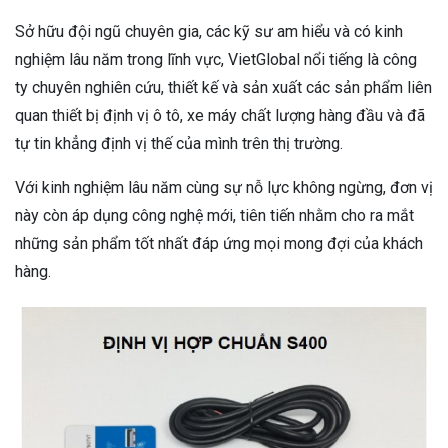
Sở hữu đội ngũ chuyên gia, các kỹ sư am hiểu và có kinh
nghiệm lâu năm trong lĩnh vực, VietGlobal nổi tiếng là công
ty chuyên nghiên cứu, thiết kế và sản xuất các sản phẩm liên
quan thiết bị định vị ô tô, xe máy chất lượng hàng đầu và đã
tự tin khẳng định vị thế của mình trên thị trường.
Với kinh nghiệm lâu năm cùng sự nỗ lực không ngừng, đơn vị
này còn áp dụng công nghệ mới, tiên tiến nhằm cho ra mắt
những sản phẩm tốt nhất đáp ứng mọi mong đợi của khách
hàng.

• **WHAT NEEDS TO BE DONE**
Please write out, exactly as they appear, only the lines from the one holding "quan thiết bị" through the end of the data.

• **PROBLEM SOLUTION**
quan thiết bị định vị ô tô, xe máy chất lượng hàng đầu và đã
tự tin khẳng định vị thế của mình trên thị trường.
Với kinh nghiệm lâu năm cùng sự nỗ lực không ngừng, đơn vị
này còn áp dụng công nghệ mới, tiên tiến nhằm cho ra mắt
những sản phẩm tốt nhất đáp ứng mọi mong đợi của khách
hàng.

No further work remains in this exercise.